The Polish rider says its up to the likes of Quintana, Yates and Valverde to put the pressure on for the win
Team Sky’s Michal Kwiatkowski leads the Vuelta a España but warns that it is up to the others to take control because he is “not the biggest classification contender” in the 2018 race.
The race climbed to Alfacar to end stage four on Tuesday. The polish cyclist defended his red jersey lead, losing some time to Emanuel Buchmann (Bora-Hansgrohe) and Simon Yates (Mitchelton-Scott).
He leads with seven seconds over young German Buchmann and 10s over Yates.
Kwiatkowski said, “I am not the most dangerous in the face in the general classification, there’s [Nairo] Quintana, [Alejandro] Valverde, [George] Bennett, Buchmann, Yates… they are the ones who have to put pressure on if they want to win the Vuelta.”
On the 12.4-kilometre climb to Alfacar, north of Granada, Ben King (Dimension Data) won the stage from an escape group. Yates attacked with around three kilometres remaining. He gained 27 seconds. Buchmann gained 25.
“They need these finals to save time,” Kwiatkowski added. “My interest was not to hunt the breakaway, but to maintain a good position in the general despite the last climb, to conserve my strength, and that is what I have done. I am happy.”
Team Sky gave the leadership reins to 28-year-old Kwiatkowski for the first time in a grand tour. Both of its stars Chris Froome and Geraint Thomas skipped the Vuelta a España after a busy early season, the latter winning the Tour de France. They are racing in the Tour of Britain later in September instead of Spain, where Froome won in 2017.
Kwiatkowski for years dominated in one-day classics and week-long stage races. His palmarès includes a the 2014 road world title, Milan-San Remo, Tirreno-Adriatico and from earlier this month, the Tour of Poland.
Team Sky has always relied on him to help its team in the grand tours. He developed as a climber and a contender for three weeks. Now, it is giving him more space to race for the overall and protecting him with riders normally reserved for Froome, like David De La Cruz and Sergio Henao.

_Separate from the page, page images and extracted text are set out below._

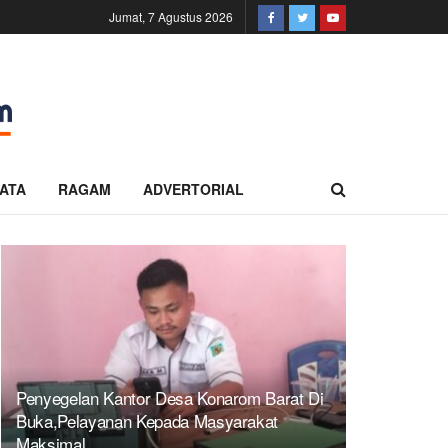
Jumat, 7 Agustus 2026
ATA
RAGAM
ADVERTORIAL
Penyegelan Kantor Desa Konarom Barat Di
Buka,Pelayanan Kepada Masyarakat
Maksimal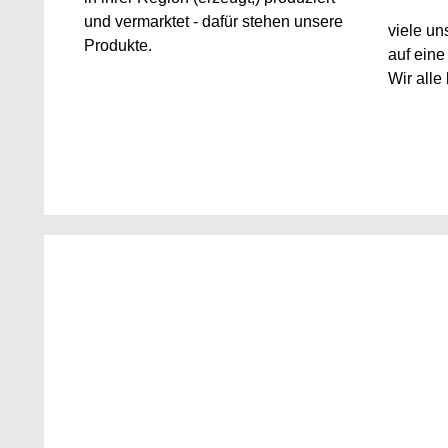
und vermarktet - dafür stehen unsere
viele u
Produkte.
auf eine
Wir alle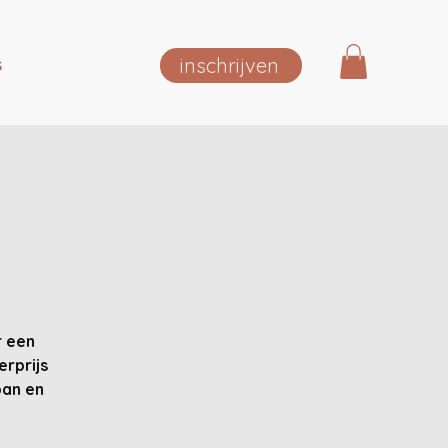
inschrijven
S
r een
erprijs
pan en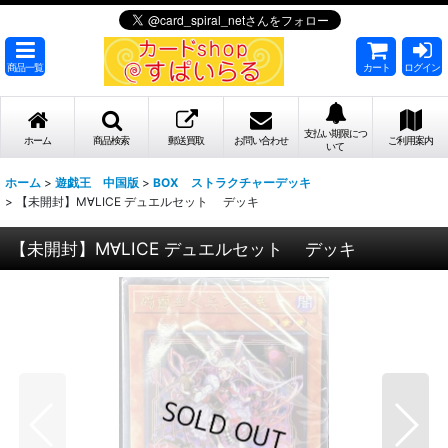
商品一覧
カート
ログイン
支払い期限につ
ホーム
商品検索
郵送買取
お問い合わせ
ご利用案内
いて
ホーム
>
遊戯王 中国版
>
BOX ストラクチャーデッキ
>
【未開封】M∀LICE デュエルセット デッキ
【未開封】M∀LICE デュエルセット デッキ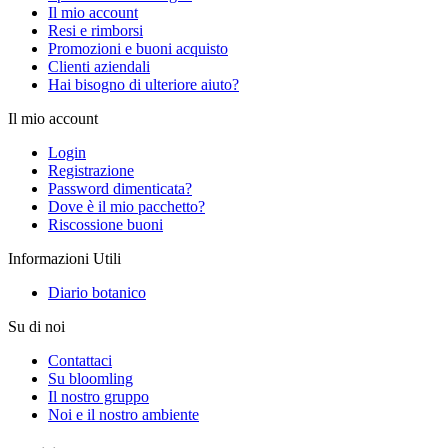
Il mio account
Resi e rimborsi
Promozioni e buoni acquisto
Clienti aziendali
Hai bisogno di ulteriore aiuto?
Il mio account
Login
Registrazione
Password dimenticata?
Dove è il mio pacchetto?
Riscossione buoni
Informazioni Utili
Diario botanico
Su di noi
Contattaci
Su bloomling
Il nostro gruppo
Noi e il nostro ambiente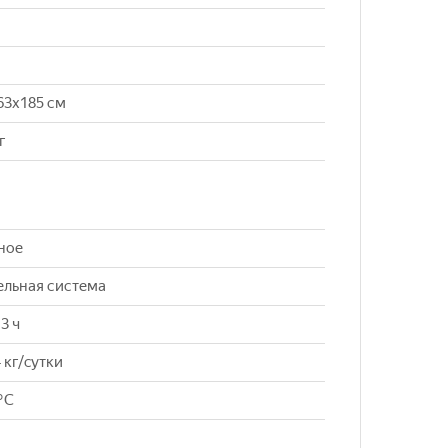
63x185 см
г
ное
ельная система
3 ч
 кг/cутки
°C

“We tried to control the breakaway [yesterday] but it was convenient for us to let the break have the advantage, we thought other teams would push on the last climb, and that was the case, with LottoNL-Jumbo,” he explained.
“The stage might have looked easily until the last climb. The pace was more relaxed at the beginning of the race, but the temperature was high all day. When the breakaway had reached 10 minutes and the thermometer marked 35°, the challenge began.”
Nearly three weeks and 17 stages remain in the 2018 Vuelta, with the most serious climbs coming at the end of week two and in week three. Kwiatkowski remains in the red jersey for another day and starts today’s stage five, an easier day, as leader in Granada.
“I’m happy about my performance,” he said. “I’m looking forward for another challenging stage.”